For those of us with an inbuilt action-orientation, it seems like the wheels of European legislature turn extremely slowly. That’s because they do. So we thought we’d remind our readers where we’re up to and what might happen next.


The Medical Device Directive(MDD) that governs the way products are brought to market and controlled in market, dates back to 1993 and has remained fundamentally the same since then. Responsibility for the existence and implementation of the directive ultimately lies with the European Parliament, and this august body set up a European commission which accepted proposals for a series of revisions to the MDD in September 2012.

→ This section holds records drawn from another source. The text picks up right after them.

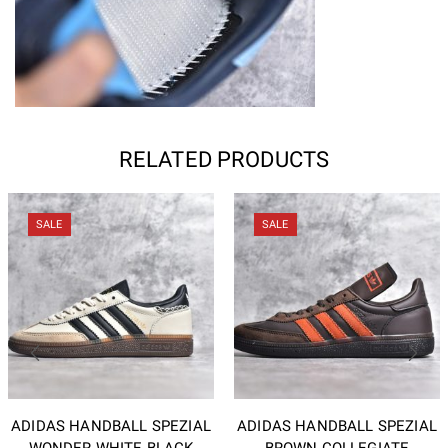
RELATED PRODUCTS
SALE
SALE
ADIDAS HANDBALL SPEZIAL
ADIDAS HANDBALL SPEZIAL
WONDER WHITE BLACK
BROWN COLLEGIATE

There now commences a seemingly interminable delay before implementation as the proposal passes through the required legislative pathway until it becomes law. That is variously estimated as being likely to happen in late 2014/early 2015. While that may seem like a long time, consider the lobbying, fine-tuning, i-dotting and t-crossing that needs to be made to happen and you could be forgiven for pitying those responsible for making it happen. And indeed when you look at some of the structural changes being demanded, this is big stuff.

Just to remind you of what the changes are (from European commission website). The Commission proposes important changes regarding various aspects relevant for the life-cycle of medical devices, such as the scope of the legislation, the pre-market assessment of devices, their control once on the market, the transparency of data concerning marketed devices and the management of the regulatory system by the authorities.

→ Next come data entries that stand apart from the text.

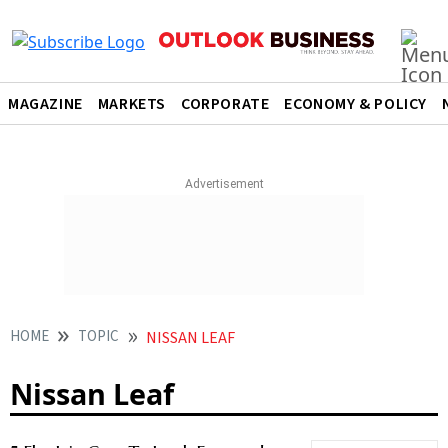
MAGAZINE
MARKETS
CORPORATE
ECONOMY & POLICY
HOME
TOPIC
NISSAN LEAF
Nissan Leaf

  1. Wider and clearer scope of EU legislation, extended to include, for example, implants for aesthetic purposes, and clarified as regards genetic tests.
  2. Stronger supervision of independent conformity assessment bodies (so called ‘notified bodies’) by national authorities.
  3. More powers for notified bodies vis-à-vis the manufacturers, to ensure thorough testing and regular checks, including unannounced factory inspections at manufacturing sites.
  4. Clearer rights and responsibilities for manufacturers, authorised representatives, importers and distributors, including in the case of diagnostic services and internet sales.
  5. Extended database on medical devices (Eudamed), providing comprehensive and public information on products available on the EU market.
  6. Better traceability of devices throughout the supply chain, enabling a swift and effective response to safety concerns (e.g. recalls).
  7. Reinforced rules for clinical investigations on devices and the required clinical data for the pre-market and the continuous post-market assessment of medical devices, including in vitro diagnostic medical devices.
  8. Adaptation of the general health and safety requirements, including labelling provisions, to the technological and scientific progress.
  9. Introduction of classification rules that divide the broad range of in vitro diagnostic medical devices into four different risk classes as it already exists for other medical devices.
  10. Creation of a Medical Device Coordination Group composed of members representing national competent authorities in the field of medical devices to ensure better coordination between Member States, with the Commission providing the necessary scientific, technical and logistic support.

The big ticket items are clearly the reform of the notified bodies (2), the database (5), new traceability rules (6), and new clinical investigation rules (7).  This last one is the area that has probably provoked the strongest opposition, from industry at least, as it’s the one that leads us down a road that is starting to look like higher risk devices will need supportive data akin to that required for US FDA PMA approval. It’s an uphill battle to convince the public (and their political representatives) that devices used on them shouldn’t have to undergo the utmost level of scrutiny. yet there is little evidence that these “higher risk” products that get to market in the United States have a lower level of in-market problems than in Europe.

Spinning that another way, the benefits of getting new technologies to market so much earlier in the EU don’t seem to come with a price tag of underperformance. This is European medtech industry body Eucomed’s position, it having set up a campaign based on “don’t lose the 3” (years earlier to market in EU).

So what happens next is that you’ll hear periodic announcements right up until the day this thing becomes law in whatever shape or form it finally ends up.